The Old Guard: Nuance and Vanishing Returns
Let’s start with sigmoid and tanh. For years, these were the stars of the artificial intelligence world. Think of them as the “thoughtful deliberators” inside a neural network, the AI’s brain. Both functions take any input number, no matter how large
or small, and gently squash it into a neat, predictable range. Sigmoid maps everything to a value between 0 and 1, like converting a complex reality into a simple probability. Tanh does the same, but to a range between -1 and 1. Their defining feature is their smooth, S-shaped curve. This mathematical elegance represented a desire for nuance. A small change in input led to a small, proportional change in output. It felt organic, like a measured response. But this very elegance was their downfall. When building the massive, deep neural networks that power today’s AI, this gentle squashing created a problem called the “vanishing gradient.” In simple terms, as information passed through many layers of the network, the learning signal got weaker and weaker, until the AI essentially stopped learning. They were too thoughtful for their own good, getting lost in the weeds and failing to make progress on truly complex problems.
The Disruptor: The Age of the On/Off Switch
Enter ReLU, which stands for Rectified Linear Unit. Compared to the smooth curves of its predecessors, ReLU is brutally simple. Its rule is: if the input is positive, let it pass through unchanged. If it’s negative, the output is zero. That’s it. It’s not a gentle curve; it’s a sharp, angular hinge. On paper, it sounds almost stupidly basic. But this simplicity was revolutionary. By simply turning off negative values, ReLU didn't suffer from the same vanishing gradient problem. Information could flow through deep networks without fading away. This unlocked the ability to train networks with dozens, even hundreds, of layers—the “deep learning” that powers everything from your phone’s camera to ChatGPT. ReLU is the workhorse, the pragmatist. It’s computationally cheap, fast, and effective. It doesn't get bogged down in nuance; it just works, allowing for unprecedented scale. Its philosophy is less about perfect representation and more about relentless, forward momentum.
A Tale of Two Philosophies
The shift from sigmoid/tanh to ReLU isn't just a technical upgrade; it’s a philosophical one. The earlier functions represent a belief in moderation, nuance, and bounded systems. They operate on the assumption that the world should be carefully mapped into a known, finite space. They are cautious, deliberative, and ultimately, limited by their own carefulness. ReLU represents a different worldview entirely: a belief in unbounded potential and ruthless efficiency. Its logic is that of radical simplicity and scale. If something is working (a positive signal), do more of it, infinitely. If it’s not (a negative signal), ignore it completely.
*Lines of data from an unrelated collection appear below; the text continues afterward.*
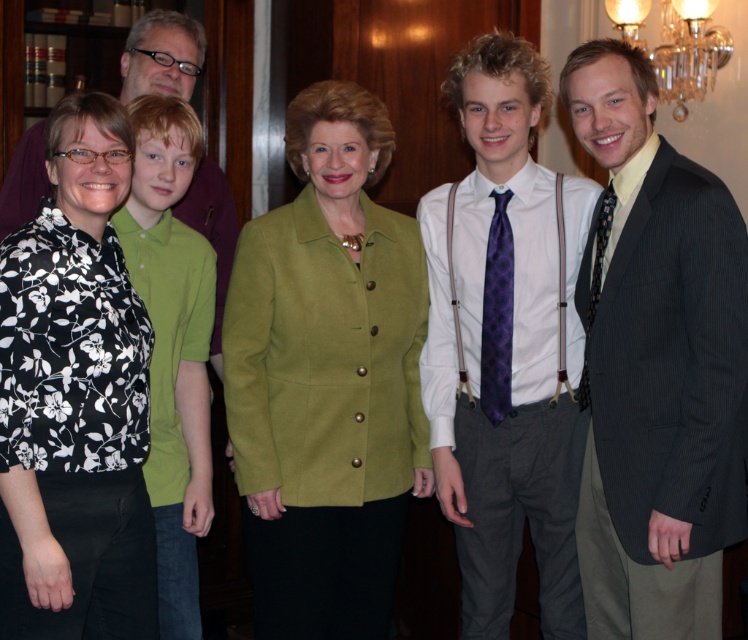 Does point (242, 337) come behind point (485, 456)?

No, it is in front of (485, 456).

Is green suede jacket at center thinner than purple tie at center?

Incorrect, green suede jacket at center's width is not less than purple tie at center's.

Between point (375, 552) and point (432, 280), which one is positioned in front?

Point (375, 552)

Where is `green suede jacket at center`? The width and height of the screenshot is (748, 640). green suede jacket at center is located at coordinates (328, 378).

Which is more to the left, green suede jacket at center or clear crystal chandelier at upper right?

green suede jacket at center

Does point (298, 152) come farther from viewer compared to point (652, 61)?

No.

You are a GUI agent. You are given a task and a screenshot of the screen. Output one action in this format:
    pyautogui.click(x=<x>, y=<y>)
    Task: Click on the green suede jacket at center
    
    Given the screenshot: What is the action you would take?
    pyautogui.click(x=328, y=378)

Is black floral blouse at left taller than purple woven tie at center?

Correct, black floral blouse at left is much taller as purple woven tie at center.

Can you confirm if black floral blouse at left is bigger than purple woven tie at center?

Correct, black floral blouse at left is larger in size than purple woven tie at center.

This screenshot has height=640, width=748. Find the location of `black floral blouse at left`. black floral blouse at left is located at coordinates (73, 397).

You are a GUI agent. You are given a task and a screenshot of the screen. Output one action in this format:
    pyautogui.click(x=<x>, y=<y>)
    Task: Click on the black floral blouse at left
    The image size is (748, 640).
    Given the screenshot: What is the action you would take?
    pyautogui.click(x=73, y=397)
There is no middle ground, no gentle tapering. This binary, all-or-nothing approach is what enabled AI to break through its previous limitations and achieve the spectacular, sometimes unsettling, capabilities we see today. It’s the triumph of brute-force computation over elegant, but slow, deliberation.
So, What's the Prediction?
This brings us to the next decade. The dominance of ReLU’s philosophy predicts a future defined by scale and efficiency above all else. We will see technology, particularly AI, advance through bigger models, bigger datasets, and more raw computing power. The prevailing strategy will be the ReLU strategy: find a simple mechanism that works and scale it to an astonishing degree. This is the path of Large Language Models and massive generative AI, which achieve their magic not through a new, nuanced understanding of the world, but through the brute-force pattern-matching of a ReLU-powered system scaled to planetary size. However, the ghost of sigmoid and tanh still haunts the field. It represents the persistent search for something more—for AI that has genuine understanding, that can reason with nuance, that operates with the energy efficiency and subtlety of a biological brain. The prediction, then, is not a single outcome but a persistent tension. The next decade will be dominated by the fruits of ReLU’s brute-force paradigm, but the most important breakthroughs may come from those who, inspired by the limitations of this approach, finally figure out how to build something with the nuance of sigmoid but the power to truly scale.